- [ASSIGNED TASK] If a line of the data below holds the word "Dusy", list it.

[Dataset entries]
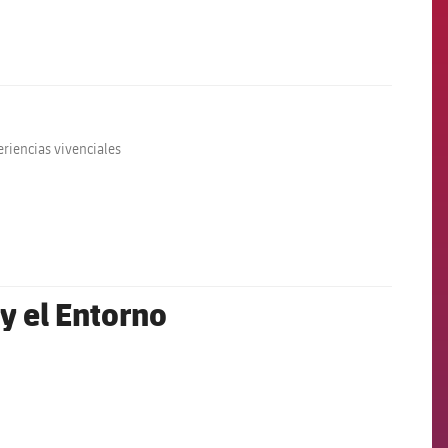
riencias vivenciales
 y el Entorno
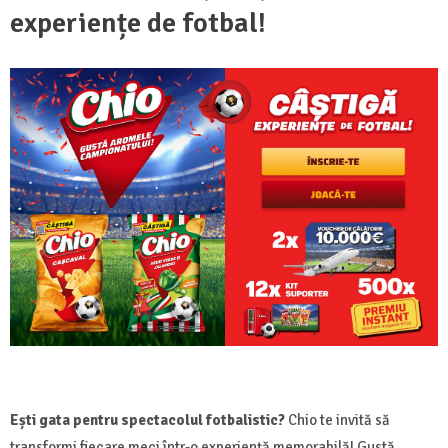
experiențe de fotbal!
Ești gata pentru spectacolul fotbalistic?
Chio te invită să
transformi fiecare meci într-o experiență memorabilă! Gustă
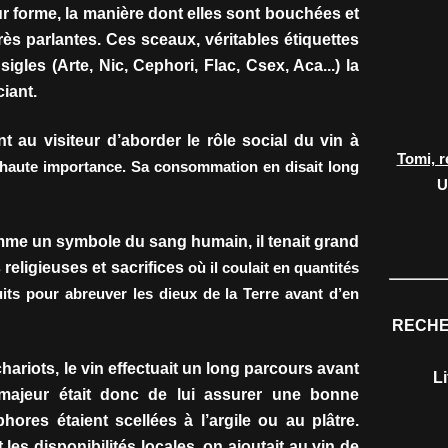
r forme, la manière dont elles sont bouchées et
rès parlantes. Ces sceaux, véritables étiquettes
igles (Arte, Nic, Cephori, Flac, Csex, Aca...) la
iant.
au visiteur d’aborder le rôle social du vin à
Tomi, r
s haute importance. Sa consommation en disait long
U
omme un symbole du sang humain, il tenait grand
religieuses et sacrifices
où il coulait en quantités
ts pour abreuver les dieux de la Terre avant d’en
RECHE
ariots, le vin effectuait un long parcours avant
L
 majeur était donc de lui assurer une bonne
hores étaient scellées à l’argile ou au plâtre.
t les disponibilités locales, on ajoutait au vin de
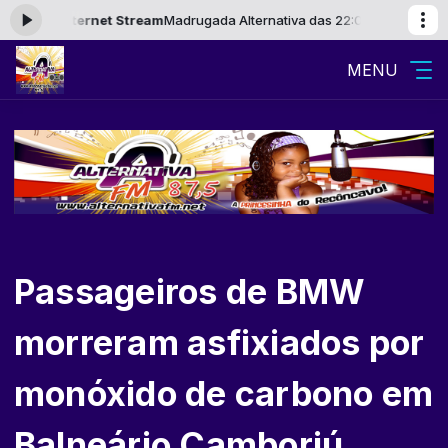
 Internet Stream
Madrugada Alternativa das 22:00 às 06:00 -
Tocando 
MENU
Passageiros de BMW
morreram asfixiados por
monóxido de carbono em
Balneário Camboriú,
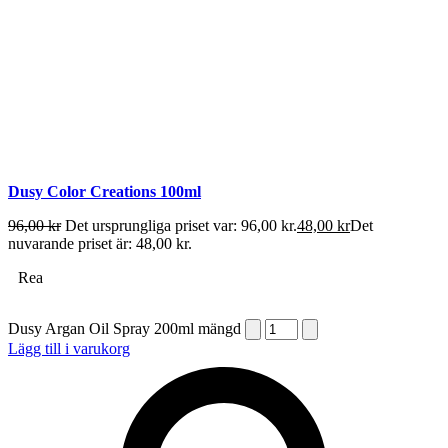
Dusy Color Creations 100ml
96,00
kr
Det ursprungliga priset var: 96,00 kr.
48,00
kr
Det
nuvarande priset är: 48,00 kr.
Rea
Dusy Argan Oil Spray 200ml mängd
Lägg till i varukorg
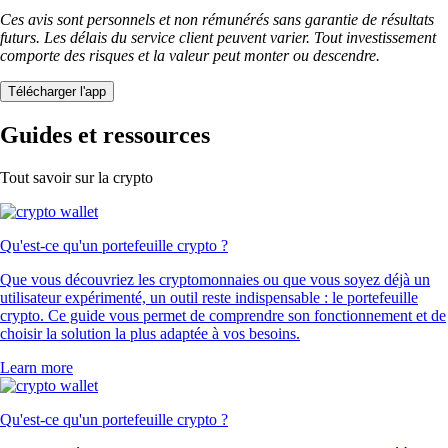
Ces avis sont personnels et non rémunérés sans garantie de résultats
futurs. Les délais du service client peuvent varier. Tout investissement
comporte des risques et la valeur peut monter ou descendre.
Télécharger l'app
Guides et ressources
Tout savoir sur la crypto
Qu'est-ce qu'un portefeuille crypto ?
Que vous découvriez les cryptomonnaies ou que vous soyez déjà un
utilisateur expérimenté, un outil reste indispensable : le portefeuille
crypto. Ce guide vous permet de comprendre son fonctionnement et de
choisir la solution la plus adaptée à vos besoins.
Learn more
Qu'est-ce qu'un portefeuille crypto ?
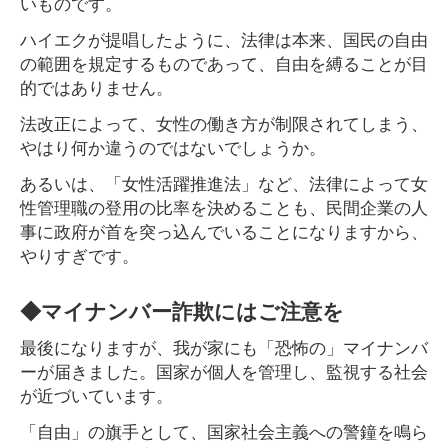
いものです。
ハイエクが提唱したように、法律は本来、国民の自由
の範囲を規定するものであって、自由を縛ることが目
的ではありません。
法改正によって、女性の働き方が制限されてしまう、
やはり何か違うのではないでしょうか。
あるいは、「女性活躍推進法」など、法律によって女
性管理職の登用の比率を決めることも、民間企業の人
事に政府が首を突っ込んでいることになりますから、
やりすぎです。
◆マイナンバー詐欺にはご注意を
最後になりますが、我が家にも「恐怖の」マイナンバ
ーが届きました。国家が個人を管理し、監視する社会
が近づいています。
「自由」の旗手として、国家社会主義への警鐘を鳴ら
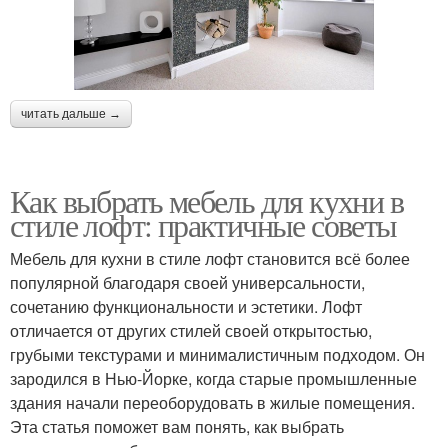
читать дальше →
Как выбрать мебель для кухни в
стиле лофт: практичные советы
Мебель для кухни в стиле лофт становится всё более
популярной благодаря своей универсальности,
сочетанию функциональности и эстетики. Лофт
отличается от других стилей своей открытостью,
грубыми текстурами и минималистичным подходом. Он
зародился в Нью-Йорке, когда старые промышленные
здания начали переоборудовать в жилые помещения.
Эта статья поможет вам понять, как выбрать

- [FINISHED EXERCISE]
Dusy Color Creations 100ml
Dusy Argan Oil Spray 200ml mängd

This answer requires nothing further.